Face à la mort

Certaines paroles bibliques peuvent choquer tant elles entrent en contradiction avec ce que l'on vit, ce que l'on ressent, avec la réalité du monde. Mais les ondes de ce choc agissent, à notre insu...

C’est un écho lointain, qui remonte à près de quarante ans, bien avant que j’aie trouvé ma foi et mon Église. J’avais une éducation religieuse de base, mais elle ne jouait aucun rôle dans ma vie. Un jour de juin, ma mère m’apprit que son père était mort. Je reçus la nouvelle sans grande émotion, elle me paraissait dans l’ordre des choses, l’issue normale de la maladie.

 

La famille se rendit dans la petite ville de Gironde où se trouvait la concession pour l’enterrement. Comme mon grand-père était réputé athée, ayant rejeté le protestantisme rigoureux de ses propres parents, il n’y eut pas de culte d’action de grâce au temple, mais quelqu’un avait demandé à un pasteur de nous accompagner au cimetière.

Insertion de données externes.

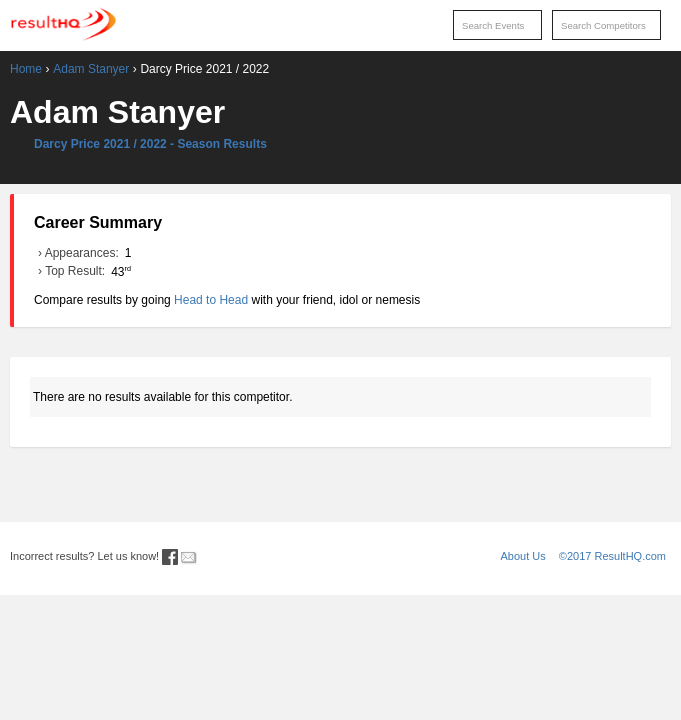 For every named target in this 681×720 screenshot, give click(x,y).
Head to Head (211, 300)
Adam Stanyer (91, 69)
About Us (523, 556)
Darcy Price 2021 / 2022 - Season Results (150, 144)
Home (26, 69) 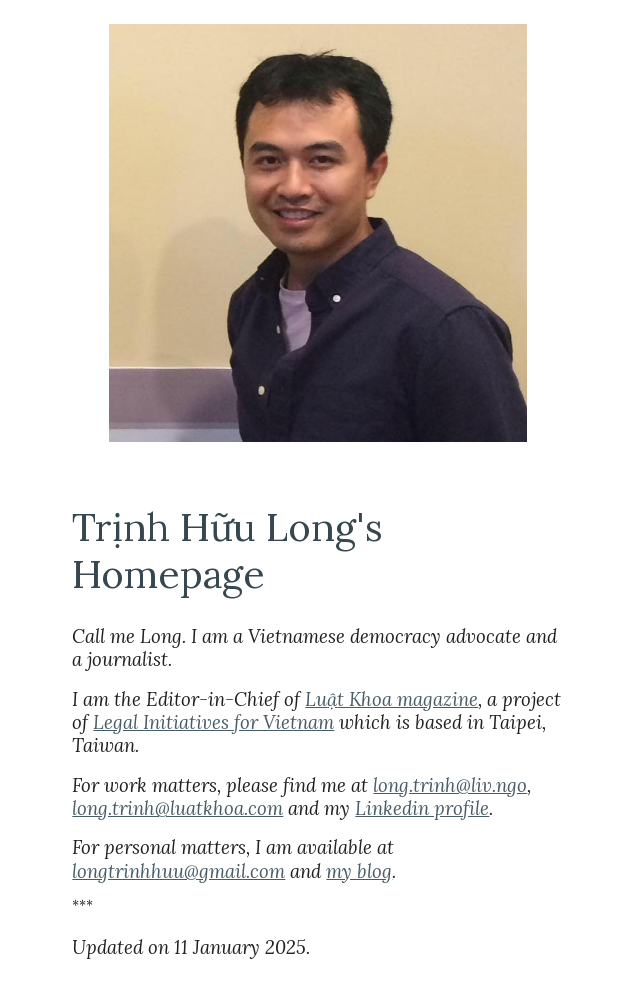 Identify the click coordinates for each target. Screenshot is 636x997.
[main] (317, 550) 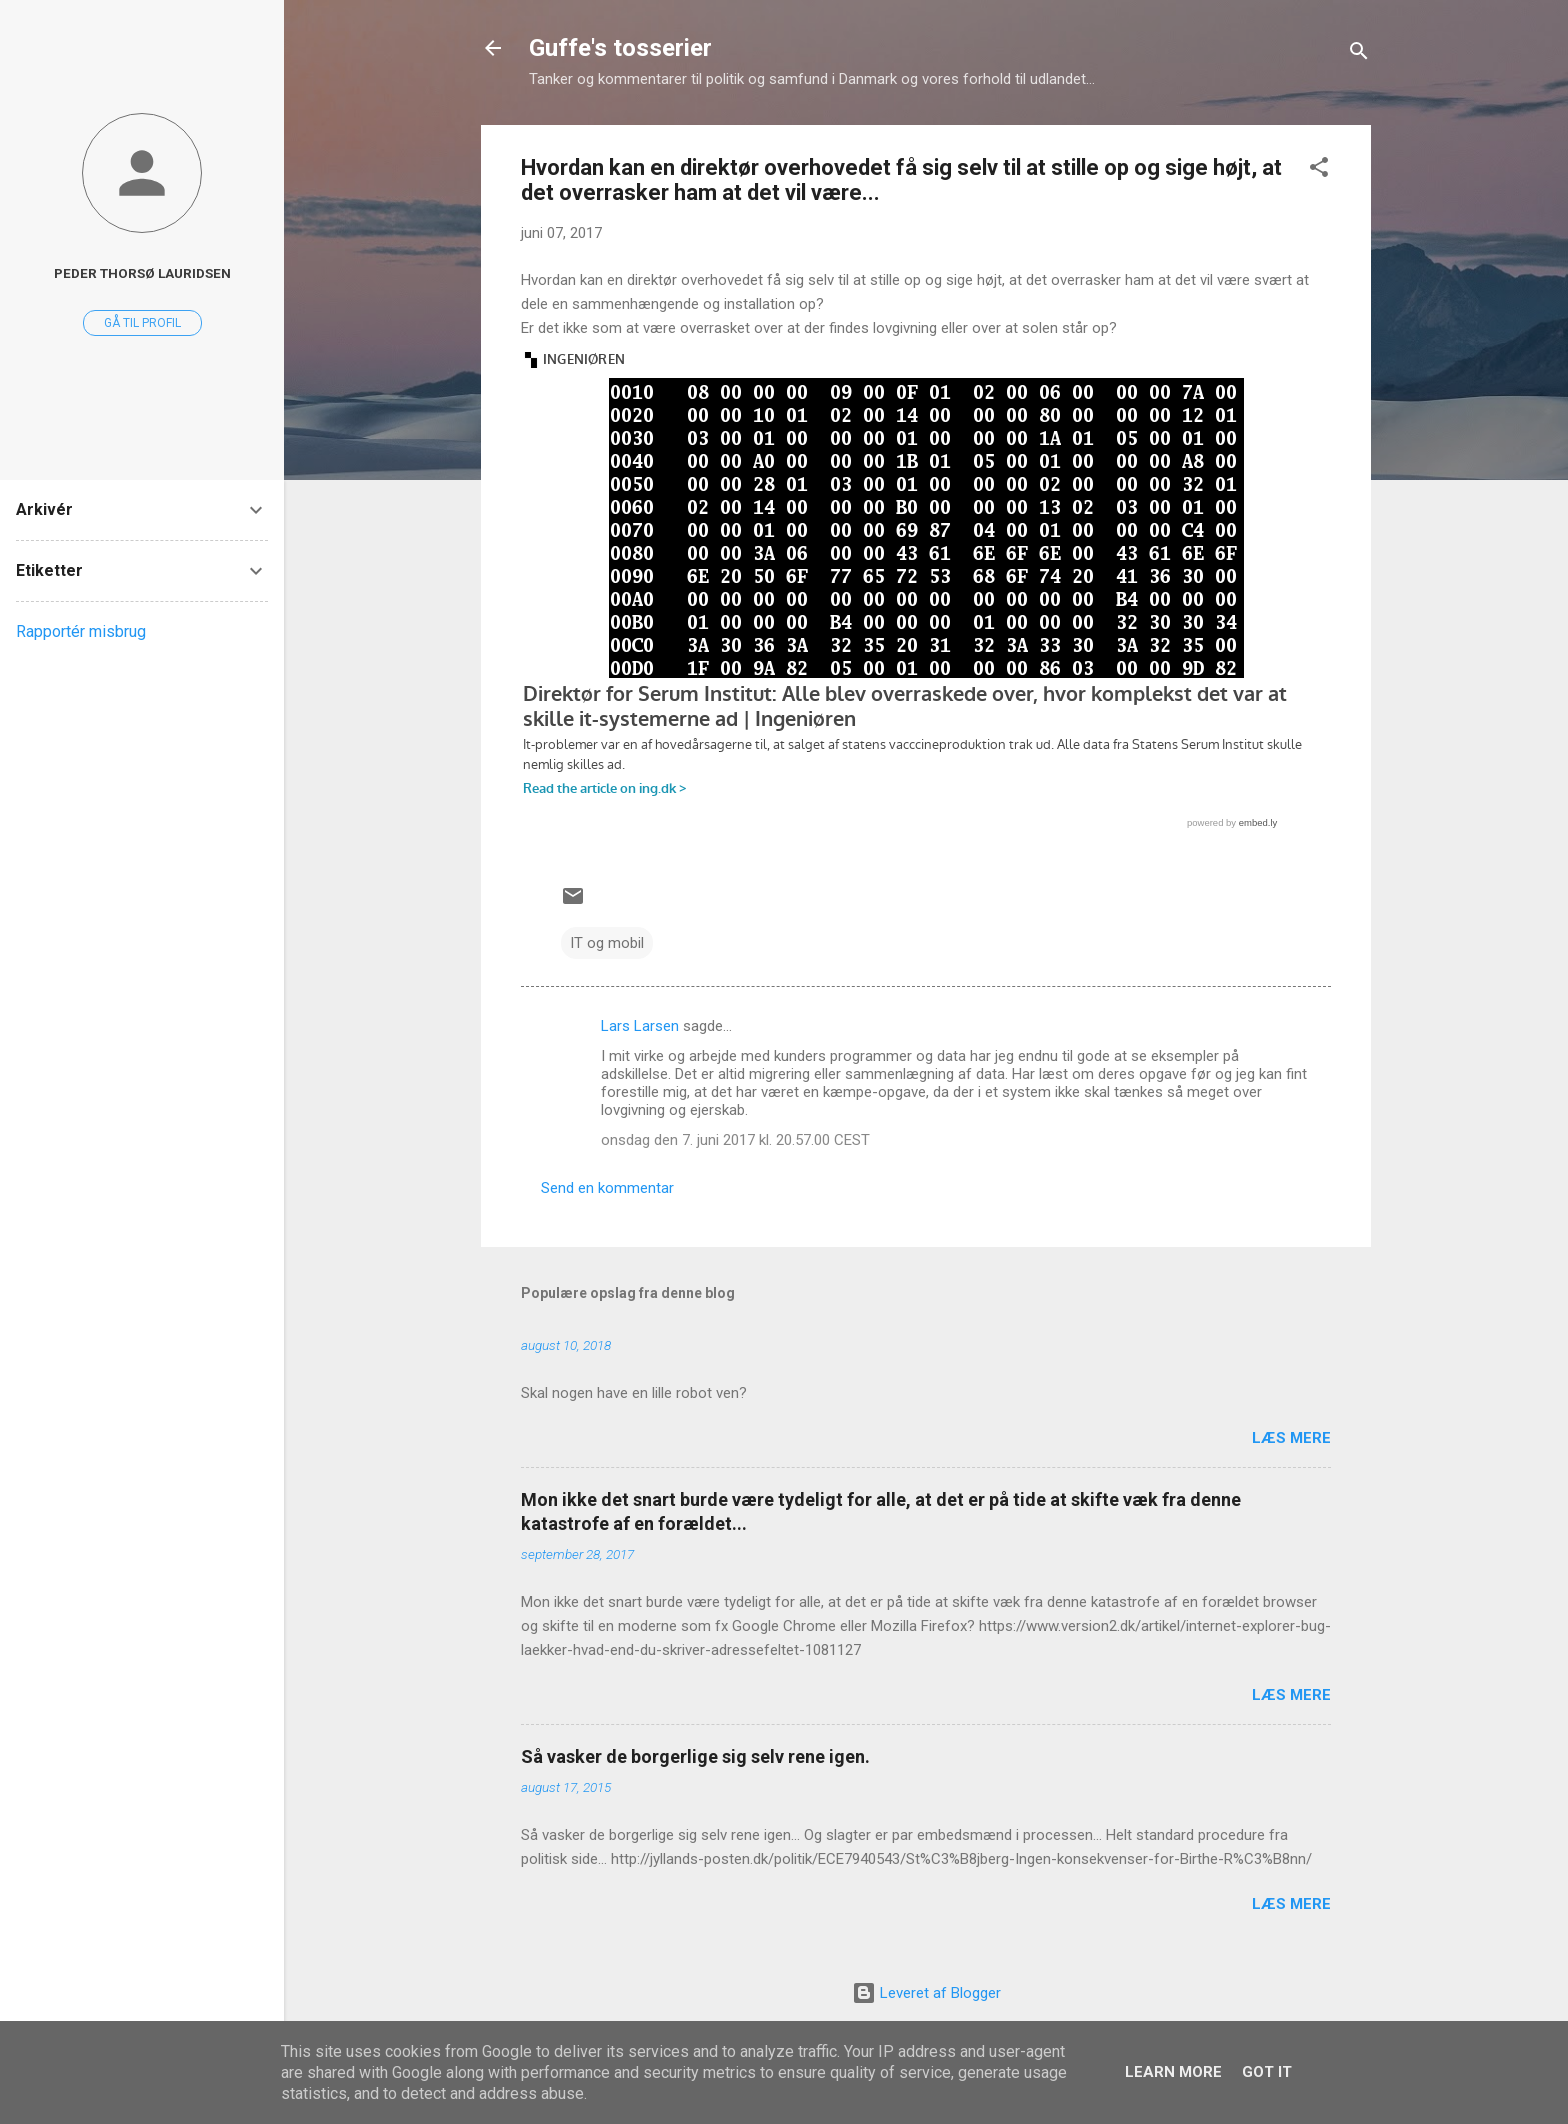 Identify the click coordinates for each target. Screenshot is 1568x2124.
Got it (1267, 2072)
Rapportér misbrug (81, 631)
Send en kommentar (607, 1188)
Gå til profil (142, 323)
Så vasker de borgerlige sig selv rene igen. (695, 1756)
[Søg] (1359, 54)
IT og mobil (607, 943)
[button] (1319, 170)
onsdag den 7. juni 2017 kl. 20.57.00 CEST (735, 1140)
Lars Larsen (640, 1026)
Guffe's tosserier (620, 48)
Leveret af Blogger (926, 1993)
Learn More (1173, 2072)
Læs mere (1291, 1438)
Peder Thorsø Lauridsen (142, 273)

Je crois que c’était la première fois que j’assistais à des obsèques.

 

Nous étions là, debout au bord de la tombe ouverte, et le pasteur a commencé à lire : « L’Éternel est mon berger, je ne manquerai de rien. Il me fait reposer dans de verts pâturages, il me guide vers des eaux paisibles. Il restaure ma vie. Il me conduit sur les sentiers de la justice, à cause de son nom. Même si je marche dans la vallée de l’ombre de la mort, je ne crains aucun mal, car tu es avec moi. »

 

Ces paroles ont déclenché en moi des sanglots incontrôlables et complètement inattendus. Les premiers mots si apaisants, décrivant un cadre idyllique, venaient se fracasser dans ce trou où l’on était en train de mettre mon grand-père. La beauté inquiétante de l’expression « la vallée de l’ombre de la mort » me déchirait le cœur, entre fascination et révulsion.

 

J’étais saisie par une force venue je ne sais d’où. La mort de mon grand-père, seule, ne m’avait pas bouleversée, mais le texte du Psaume avait ouvert un abîme à la mesure de la tombe. Dans mon désespoir, je voyais le contraste entre le message de consolation et de confiance et la réalité de la mort. Et aucunement la réalité du message. Je ne comprenais pas ce qui m’arrivait. Tout au plus, je voyais que j’étais démunie devant la mort, cela je le savais, mais je ne l’avais jamais éprouvé au plus profond de moi.

 

En même temps, si le Psaume me remuait de cette façon, c’est qu’il avait quelque chose à me dire. Il me présentait l’image d’amour et de douceur du bon berger, mais je n’arrivais pas à l’éprouver. Avant de pouvoir le faire, il fallait que j’ose la confiance, que je reconnaisse l’appel et que j’y réponde. Est-ce que je me suis mise en route ce jour-là ? Non, si on entend par là une décision consciente de suivre le Christ. J’en étais même à des années-lumière. Oui, parce que j’ai éprouvé violemment que si je refusais de voir qu’il y avait un choix, je restais du côté de la tombe, et parce que Dieu m’a forcée à le voir. Je dirais alors : Il m’a mise en route à mon insu.